Data assimilation and parameter inference methods will play key roles in future approaches to quantifying uncertainty in how the model reflects present day and historical phenomena. Such methods will be important for propagating uncertainty into projections and enabling assessments of the value of alternative model formulations in terms of precision, accuracy, and overall confidence in how well the model captures reality (Vrught et al. 2005; Berliner and Wikle 2007; Scholze et al. 2007; Sexton and Murphy 2012; Le Bauer et al. 2013; Smith et al. 2013). New studies examining the tradeoffs between the level of model detail and the ability to quantify uncertainty would be informative in relation to this (Smith 2002; Ferro et al. 2012; Palmer 2012). Formal probabilistic methods (i.e., Bayesian inference) are particularly well suited for comparing models with data and making projections that incorporate estimates of uncertainty, so would be particularly attractive for our proposed approach (Kass and Raftery 1995; Berger et al. 1999; Kennedy and O'Hagan 2001; Oakley and O'Hagan 2002; Berliner 2003). So far, these have proven computationally unfeasible for the most detailed models (Oreskes et al. 1994; Smith and Stern 2011; van Oijen et al. 2011; Palmer 2012), but this could be addressed on the short term in a number of ways. For instance, Bayesian emulators of detailed models could be employed to make probabilistic predictions based on limited runs of the computer code (Kennedy and O'Hagan 2001; Oakley and O'Hagan 2002), or the number of details could even be restricted to a level where their suitability could be assessed using Bayesian methods. However other, non-Bayesian methods to uncertainty quantification could also be used to provide useful information, such as the adjoint method—a popular choice for investigating the parameter sensitivity of computationally intensive models (Courtier et al. 1993).
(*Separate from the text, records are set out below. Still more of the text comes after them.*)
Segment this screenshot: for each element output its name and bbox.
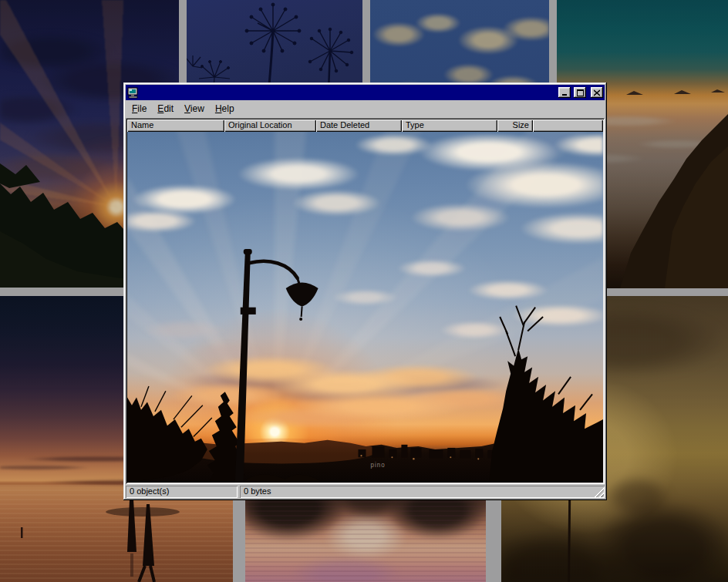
minimize-icon (561, 89, 568, 96)
status-byte-count: 0 bytes (240, 486, 605, 498)
column-header-name[interactable]: Name (127, 119, 224, 132)
minimize-button[interactable] (558, 87, 571, 98)
menu-file[interactable]: File (126, 102, 152, 116)
menu-view[interactable]: View (179, 102, 210, 116)
menu-help[interactable]: Help (210, 102, 240, 116)
right-tree-mass (489, 306, 603, 483)
close-icon (594, 89, 600, 96)
column-header-original-location[interactable]: Original Location (224, 119, 316, 132)
column-header-size[interactable]: Size (497, 119, 533, 132)
titlebar[interactable] (126, 85, 605, 100)
column-header-date-deleted[interactable]: Date Deleted (316, 119, 402, 132)
sunset-photo: pino (127, 119, 603, 483)
menu-bar: File Edit View Help (126, 100, 605, 118)
maximize-icon (577, 89, 584, 96)
silhouettes: pino (127, 119, 603, 483)
column-headers: Name Original Location Date Deleted Type… (127, 119, 603, 132)
list-view[interactable]: pino (126, 118, 605, 484)
menu-edit[interactable]: Edit (152, 102, 179, 116)
status-object-count: 0 object(s) (126, 486, 238, 498)
computer-icon[interactable] (127, 87, 140, 99)
status-bar: 0 object(s) 0 bytes (126, 486, 605, 498)
column-header-type[interactable]: Type (402, 119, 497, 132)
photo-sign-text: pino (370, 461, 385, 468)
column-header-filler (533, 119, 603, 132)
explorer-window: File Edit View Help (123, 82, 607, 500)
lamp-head (286, 282, 318, 306)
close-button[interactable] (591, 87, 603, 98)
ripples (245, 496, 486, 582)
maximize-button[interactable] (574, 87, 586, 98)
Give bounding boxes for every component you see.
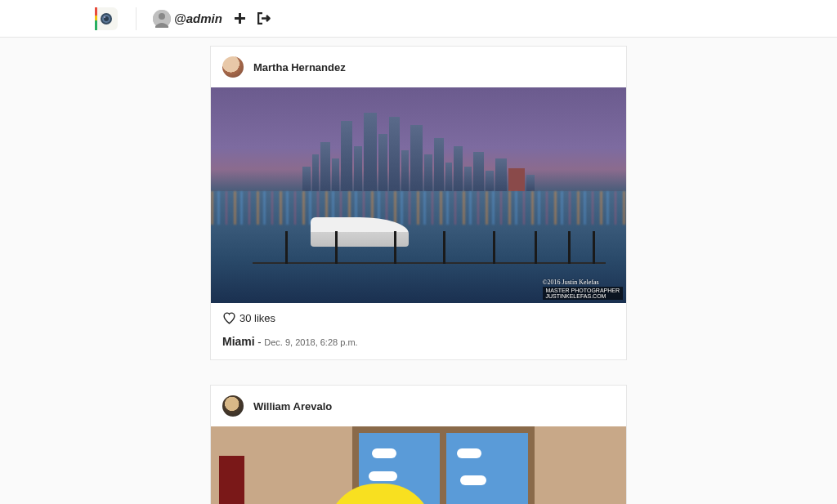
navbar-avatar bbox=[153, 10, 171, 28]
post-meta: 30 likes Miami - Dec. 9, 2018, 6:28 p.m. bbox=[211, 303, 626, 359]
post-author-avatar[interactable] bbox=[222, 56, 244, 78]
navbar-divider bbox=[136, 7, 137, 30]
post-author-name[interactable]: Martha Hernandez bbox=[253, 61, 346, 74]
caption-title: Miami bbox=[222, 335, 255, 348]
plus-icon bbox=[234, 12, 246, 25]
likes-row: 30 likes bbox=[222, 311, 615, 325]
app-logo[interactable] bbox=[93, 6, 119, 32]
post-image[interactable]: ©2016 Justin Kelefas MASTER PHOTOGRAPHER… bbox=[211, 87, 626, 303]
svg-rect-2 bbox=[95, 16, 97, 20]
post-header: William Arevalo bbox=[211, 386, 626, 426]
navbar-actions bbox=[234, 12, 271, 25]
navbar: @admin bbox=[0, 0, 837, 38]
post-author-avatar[interactable] bbox=[222, 395, 244, 417]
svg-rect-1 bbox=[95, 7, 97, 16]
svg-point-7 bbox=[104, 16, 105, 18]
caption-date: Dec. 9, 2018, 6:28 p.m. bbox=[264, 337, 357, 347]
logout-button[interactable] bbox=[257, 12, 271, 25]
logout-icon bbox=[257, 12, 271, 25]
caption-row: Miami - Dec. 9, 2018, 6:28 p.m. bbox=[222, 335, 615, 348]
navbar-username: @admin bbox=[174, 11, 222, 25]
add-post-button[interactable] bbox=[234, 12, 246, 25]
heart-icon bbox=[222, 311, 236, 325]
feed: Martha Hernandez bbox=[210, 46, 627, 504]
post-author-name[interactable]: William Arevalo bbox=[253, 400, 332, 413]
post-card: William Arevalo bbox=[210, 385, 627, 504]
post-card: Martha Hernandez bbox=[210, 46, 627, 360]
likes-count: 30 likes bbox=[239, 312, 275, 324]
navbar-user-link[interactable]: @admin bbox=[153, 10, 222, 28]
post-header: Martha Hernandez bbox=[211, 47, 626, 87]
like-button[interactable] bbox=[222, 311, 236, 325]
svg-point-9 bbox=[159, 13, 165, 20]
svg-rect-3 bbox=[95, 20, 97, 30]
post-image[interactable] bbox=[211, 426, 626, 504]
svg-rect-11 bbox=[235, 17, 245, 20]
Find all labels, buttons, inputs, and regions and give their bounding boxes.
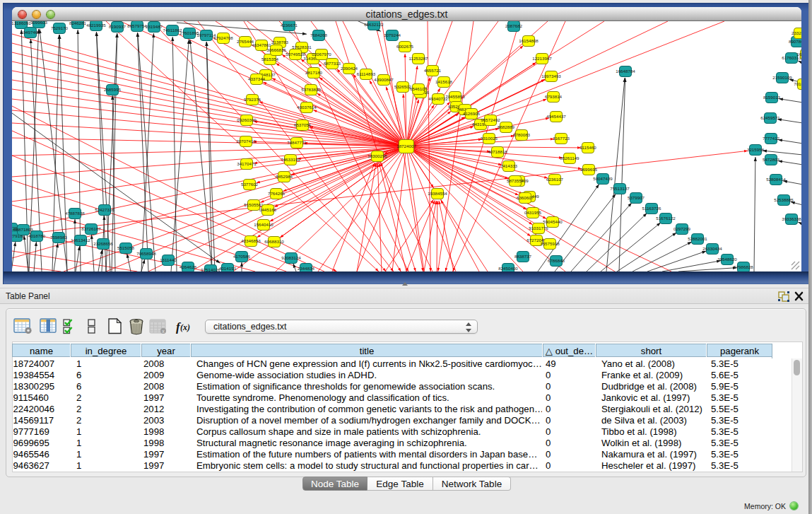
svg-text:11253287: 11253287 <box>408 56 428 61</box>
svg-text:16648784: 16648784 <box>616 69 635 74</box>
svg-text:50047439: 50047439 <box>593 176 613 181</box>
svg-text:12213967: 12213967 <box>532 56 552 61</box>
svg-text:4236671: 4236671 <box>281 23 298 28</box>
svg-text:1311440: 1311440 <box>160 257 177 262</box>
svg-text:6877313: 6877313 <box>324 61 341 66</box>
svg-text:8907866: 8907866 <box>789 39 801 44</box>
svg-text:23268656: 23268656 <box>93 241 113 246</box>
svg-text:67924708: 67924708 <box>213 35 233 40</box>
svg-text:4170586: 4170586 <box>233 254 251 259</box>
svg-text:6546107: 6546107 <box>410 86 428 91</box>
svg-text:10973493: 10973493 <box>541 74 561 78</box>
svg-text:16438831: 16438831 <box>796 52 801 57</box>
svg-text:5377602: 5377602 <box>241 182 259 187</box>
svg-text:1415618: 1415618 <box>435 79 453 84</box>
svg-text:0445166: 0445166 <box>259 207 277 212</box>
svg-text:65632122: 65632122 <box>364 22 384 27</box>
svg-text:51676122: 51676122 <box>656 216 676 221</box>
svg-text:8682889: 8682889 <box>498 124 515 129</box>
svg-text:61114893: 61114893 <box>357 71 376 76</box>
svg-text:60688310: 60688310 <box>264 239 284 244</box>
svg-text:97514026: 97514026 <box>201 267 220 271</box>
svg-text:48219935: 48219935 <box>86 23 106 28</box>
svg-text:9099603: 9099603 <box>30 21 48 25</box>
svg-text:70455853: 70455853 <box>445 94 465 99</box>
svg-text:51163726: 51163726 <box>642 206 661 211</box>
svg-text:7777412: 7777412 <box>763 136 780 141</box>
svg-text:0431955: 0431955 <box>524 210 542 215</box>
svg-text:85261149: 85261149 <box>560 156 579 160</box>
svg-text:26330434: 26330434 <box>702 246 722 251</box>
svg-text:8452984: 8452984 <box>276 174 293 179</box>
svg-text:6537056: 6537056 <box>294 122 312 127</box>
svg-text:18300295: 18300295 <box>367 153 387 158</box>
svg-text:82450400: 82450400 <box>498 266 518 271</box>
svg-text:59045440: 59045440 <box>543 219 563 224</box>
svg-text:3215958: 3215958 <box>747 147 765 152</box>
svg-text:30666836: 30666836 <box>266 47 286 52</box>
svg-text:20707413: 20707413 <box>236 139 256 144</box>
svg-text:9310025: 9310025 <box>481 136 498 141</box>
svg-text:39336338: 39336338 <box>782 216 801 221</box>
svg-text:51505561: 51505561 <box>244 202 264 207</box>
svg-text:88871803: 88871803 <box>13 227 33 232</box>
svg-text:52427316: 52427316 <box>95 207 114 212</box>
svg-text:74847771: 74847771 <box>287 140 307 145</box>
svg-text:57986828: 57986828 <box>734 264 753 269</box>
svg-text:4126906: 4126906 <box>463 111 481 116</box>
svg-text:7414333: 7414333 <box>500 163 518 168</box>
svg-text:75513137: 75513137 <box>610 186 630 191</box>
svg-text:8246281: 8246281 <box>69 21 87 25</box>
svg-text:46347861: 46347861 <box>252 42 271 47</box>
svg-text:15640410: 15640410 <box>254 222 273 227</box>
svg-text:13613412: 13613412 <box>71 238 90 243</box>
svg-text:52808414: 52808414 <box>766 177 786 182</box>
svg-text:2087682: 2087682 <box>505 23 523 28</box>
svg-text:4655721: 4655721 <box>424 68 442 73</box>
svg-text:7529170: 7529170 <box>51 25 69 30</box>
svg-text:16154808: 16154808 <box>519 38 539 43</box>
svg-text:91031776: 91031776 <box>529 226 548 230</box>
svg-text:70658948: 70658948 <box>136 251 156 256</box>
svg-text:5326502: 5326502 <box>394 84 412 89</box>
svg-text:4264628: 4264628 <box>180 264 197 269</box>
svg-text:50749528: 50749528 <box>286 52 305 57</box>
svg-text:9699695: 9699695 <box>580 167 598 172</box>
svg-text:3167723: 3167723 <box>553 136 570 141</box>
svg-text:0297299: 0297299 <box>673 226 691 231</box>
svg-text:52882001: 52882001 <box>688 236 707 241</box>
svg-text:6236107: 6236107 <box>546 177 564 182</box>
svg-text:4337344: 4337344 <box>248 76 266 81</box>
svg-text:13186091: 13186091 <box>12 21 31 25</box>
svg-text:21590109: 21590109 <box>772 75 792 80</box>
svg-text:5379907: 5379907 <box>628 195 645 200</box>
svg-text:8838737: 8838737 <box>514 254 532 259</box>
svg-text:6002675: 6002675 <box>396 44 414 49</box>
svg-text:2344834: 2344834 <box>298 266 315 271</box>
svg-text:2319487: 2319487 <box>146 24 163 29</box>
svg-text:02067970: 02067970 <box>312 52 331 57</box>
svg-text:53783830: 53783830 <box>301 87 321 92</box>
svg-text:3079244: 3079244 <box>384 33 401 37</box>
svg-text:6360607: 6360607 <box>517 195 534 200</box>
svg-text:2332493: 2332493 <box>792 30 801 35</box>
svg-text:70107375: 70107375 <box>794 81 801 86</box>
svg-text:43900847: 43900847 <box>374 77 394 82</box>
svg-text:40037614: 40037614 <box>297 105 317 110</box>
svg-text:5873557: 5873557 <box>507 178 524 183</box>
svg-text:62459571: 62459571 <box>760 115 780 120</box>
svg-text:2138783: 2138783 <box>271 40 289 45</box>
svg-text:42346853: 42346853 <box>241 238 261 243</box>
svg-text:2390424: 2390424 <box>341 66 358 71</box>
svg-text:8159013: 8159013 <box>763 95 781 100</box>
svg-text:19384554: 19384554 <box>428 191 447 196</box>
svg-text:74633191: 74633191 <box>281 157 300 162</box>
svg-text:6780083: 6780083 <box>513 132 531 137</box>
svg-text:09260309: 09260309 <box>237 117 257 122</box>
svg-text:2817180: 2817180 <box>305 70 323 75</box>
svg-text:6793814: 6793814 <box>545 94 563 99</box>
svg-text:5815354: 5815354 <box>261 57 279 62</box>
svg-text:52538885: 52538885 <box>774 197 794 202</box>
svg-text:2685995: 2685995 <box>104 87 122 92</box>
svg-text:6786843: 6786843 <box>548 258 565 263</box>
Climate models convey more confidence in projected phenomena when those phenomena arise in multiple different models and the reasons for them occurring are understood to be plausibly consistent with reality (Pachauri and Reisinger 2007; Held 2005). The classic example is the consistent prediction from all modes of abstraction—from simple physical principles to multiple complex climate models, that increasing greenhouse gas concentrations leads to a global warming response (of course neither guarantee this will actually occur in reality). New approaches to climate modeling to inform decision makers need improved ways to demonstrate the consistency of projections under the different sources of uncertainty described above, but also enable the reasons behind the occurrence of projected phenomena to be investigated, understood, and assessed for real-world relevance. Structuring the diversity of possible model details hierarchically is one way to facilitate this, which encouragingly was also the first recommendation of the National Academy of Sciences' “National Strategy for Advancing Climate Modelling” (Bretherton et al. 2012; “Evolve to a common national software infrastructure that supports a diverse hierarchy of different models for different purposes . . .”). The hierarchical organization of model details is particularly helpful for enabling the reasons for particular model predictions to be understood and then tested (Held 2005). Emergent phenomena can be studied at the simplest possible level and the reasons for their emergence investigated without having to also simulate and account for excessive detail. Thus, one of the most useful (and challenging) improvements that we recommend is to develop widely applicable hierarchical descriptions of Earth system processes to provide frameworks within which models of the Earth system can be formulated and characterized, both in terms of their structure and in terms of their predictions and projections (this was also recommended by Held 2005).
The balance of detail and sources of uncertainty considered relevant to a problem will obviously depend on the problem being addressed. For example, United Nations Framework Convention on Climate Change decision makers recommending global climate mitigation decisions may require models with a different balance of details (in terms of spatial resolution and numbers of processes) than water agencies aiming to plan new water supply and wastewater management systems for their region meet the demands of the next 25 years (Rogelj et al. 2013; Weaver et al. 2013). Thus, computational methods are also needed that facilitate the assessment and adjustment of the overall balance of model details relative to the questions posed, current knowledge, data, and uncertainty. Computational methods to enable the adjustment of details within the same modeling framework have already been developed for individual families of models to meet this requirement (e.g., the Met Office Unified Model; Pope et al. 2007), although these need to also be able to incorporate estimates of uncertainty in model components and parameters, so that the various costs and benefits of adopting different levels of abstraction discussed above can be assessed. These methods will also need to be extended to apply beyond an individual family of models, as described above, to allow the quantification and assessment of structural uncertainty. Adding to these challenges is the requirement (at least occasionally) to conduct assessments of the overall balance of details at a systemic level. This is for several reasons. First, because the different components are coupled through feedbacks, the coupling of different components might be necessary to assess the accuracy with which they can predict important emergent phenomena. Second, systemic assessments can enable the detection of logical inconsistencies between the predictions of different components. Third, systemic assessment can also help to avoid the development of details of any one area in such a way as to detrimentally affect the accuracy of the overall model or the assessment of its accuracy. Fourth, such assessments can be used to help identify the most important reducible sources of uncertainty. Such approaches are being developed for numerical weather prediction models, where the poorest performing model features can be identified (Judd et al. 2008).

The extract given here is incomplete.